At the time, it would have been easy to congratulate myself for not needing anyone else to help me, as if hyper-independence was an aspirational trait I succeeded at. Instead I felt proud of myself for sharing my dilemma with others. My friends laughed at how I thought this would be the cause of my death; I felt silly and embarrassed, but also braver.
We are incentivized to think we are better off without other people, but what rescued me last year was the knowledge that relying on others does not erase my personhood. In fact, it makes me more human.
I’m reminded of one “Dear Meg” advice column, written by psychologist and activist Meg Yarcia, about how one can be brave. Courage, Yarcia asserted, does not exist in a vacuum. Like other values, its meaning is derived from its context. For a communal culture like the Philippines, courage is a collective effort.
There emerged a pattern in my life that I didn’t recognize until I was in the waiting room of the animal bite center: I managed to survive another year, despite days when it seemed I couldn’t, because I was made braver by the people around me.
I remembered that I chose to stay in my hometown to be closer to my friends, so I could be present at every spontaneous dinner invite; to be with my family, so I could hear my mother’s work stories. And it’s true that I spent most of 2024 traveling between cities, but the memories I’ve come to treasure last year always happened in the in-between anyway—like the night before my friends and I went to Taylor Swift’s “Eras” tour, when we walked around Singapore sleepless and delirious because we booked the cheapest red-eye flight; or the day after I officially enrolled my younger brother in college, when the two of us ordered fast-food burgers and couldn’t stop relishing the fact that we convinced our parents to let him pursue an arts degree.
Our loneliness often feels all-consuming. It’s only when we open our worlds up to others that we lose this nearsightedness and see that our loneliness is more common than we realize—which means overcoming it is not as impossible as we believe. Right now we are incentivized to think we are better off without other people, but what rescued me last year was the knowledge that relying on other people does not erase my personhood.
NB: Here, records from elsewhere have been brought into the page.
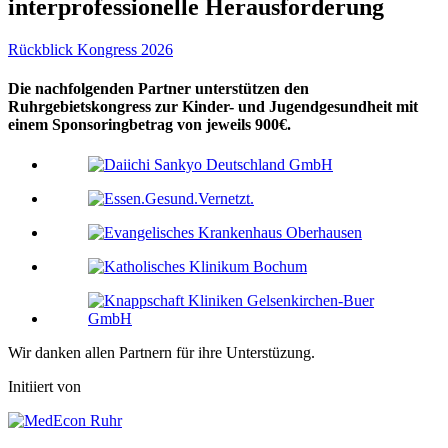
interprofessionelle Herausforderung
Rückblick Kongress 2026
Die nachfolgenden Partner unterstützen den
Ruhrgebietskongress zur Kinder- und Jugendgesundheit mit
einem Sponsoringbetrag von jeweils 900€.
Wir danken allen Partnern für ihre Unterstüzung.
Initiiert von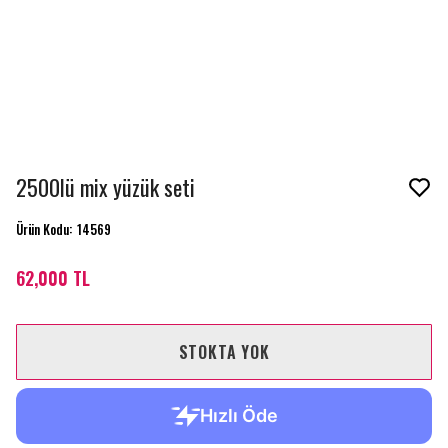
2500lü mix yüzük seti
Ürün Kodu
:
14569
62,000 TL
STOKTA YOK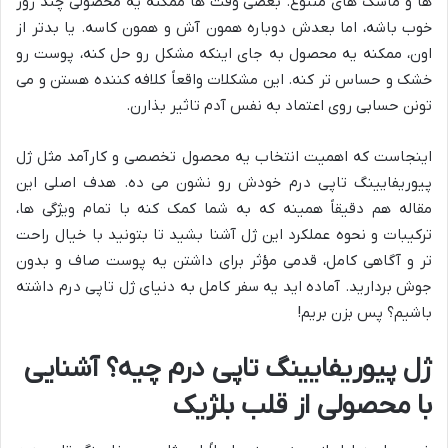
ها و ماسک های متنوع. بعضی وقت ها ممکنه یه محصولی چند روز
خوب باشه، اما بعدش دوباره همون آش و همون کاسه. یا بدتر از
اون، ممکنه یه محصول به جای اینکه مشکل رو حل کنه، پوست رو
خشک و حساس تر کنه. این مشکلات واقعاً کلافه کننده هستن و می
تونن حسابی روی اعتماد به نفس آدم تاثیر بذارن.
اینجاست که اهمیت انتخاب یه محصول تخصصی و کارآمد مثل ژل
پیوریفایینگ تاپی درم خودش رو نشون می ده. هدف اصلی این
مقاله هم دقیقاً همینه که به شما کمک کنه با تمام ویژگی ها،
ترکیبات و نحوه عملکرد این ژل آشنا بشید تا بتونید با خیال راحت
تر و آگاهی کامل، قدمی مؤثر برای داشتن یه پوست صاف و بدون
جوش بردارید. آماده اید یه سفر کامل به دنیای ژل تاپی درم داشته
باشیم؟ پس بزن بریم!
ژل پیوریفایینگ تاپی درم چیه؟ آشنایی
با محصولی از قلب بلژیک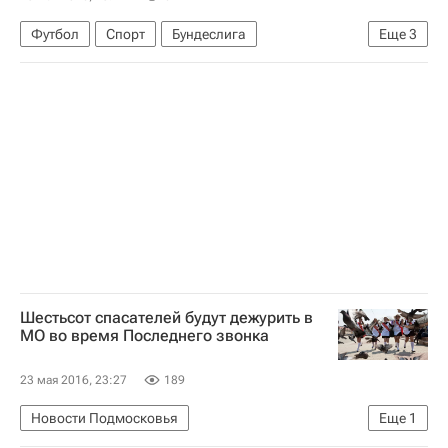
Футбол
Спорт
Бундеслига
Еще
3
Айнтрахт (Франкфурт)
Нюрнберг
Харис Сеферович
Шестьсот спасателей будут дежурить в
МО во время Последнего звонка
23 мая 2016, 23:27
189
Новости Подмосковья
Еще
1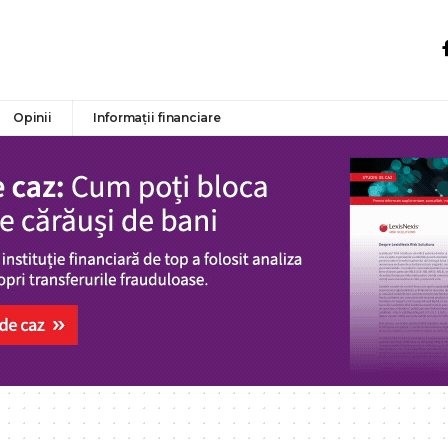
Opinii
Informații financiare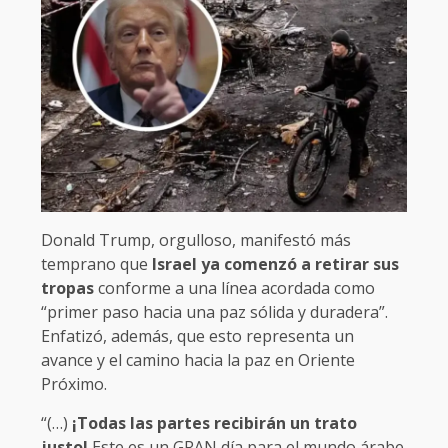
Donald Trump, orgulloso, manifestó más
temprano que
Israel ya comenzó a retirar sus
tropas
conforme a una línea acordada como
“primer paso hacia una paz sólida y duradera”.
Enfatizó, además, que esto representa un
avance y el camino hacia la paz en Oriente
Próximo.
“(…)
¡Todas las partes recibirán un trato
justo!
Este es un GRAN día para el mundo árabe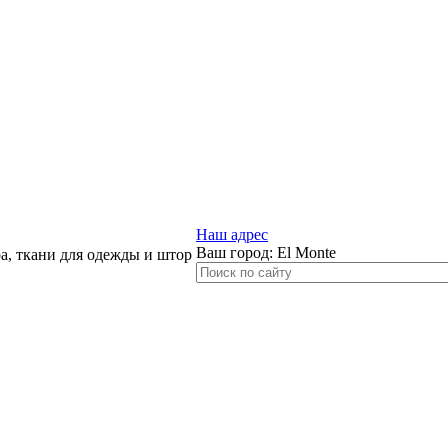
Наш адрес
Ваш город:
El Monte
, ткани для одежды и штор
In fact, it makes me more whole and more of a “person in the world.”
In the same sense that our loneliness is common, happiness is frequently ordinary, too. When I got waves of despair, I thought, “I need to journal about this,” then before I could put my feelings to paper, I’d be saved by some small thing, like the trees moving in the wind or a funny message from my brother, and I’d end up writing about how grateful I am to be the kind of person so moved by even the most mundane of things.
I’ve been getting so overjoyed over the simplest of things, like the presence of friends. I would get so overwhelmed at the serendipity of crossing paths with people who make us feel so complete, just by existing, listening, and being with us—actions that are inherently very ordinary.
It does feel a bit goofy to come to so many realizations after the tamest of dog bites, but I’ve never been the type to resist signs from the universe. A couple of weeks after the fated stray dog encounter, I tried looking for a place in the city again. One of my bracelets broke the second I stepped into the apartment complex—a positive omen signifying the attainment of goals, according to my frantic Google search. I don’t pray anymore, but I like to think that was God speaking to me in a language He knew I would understand.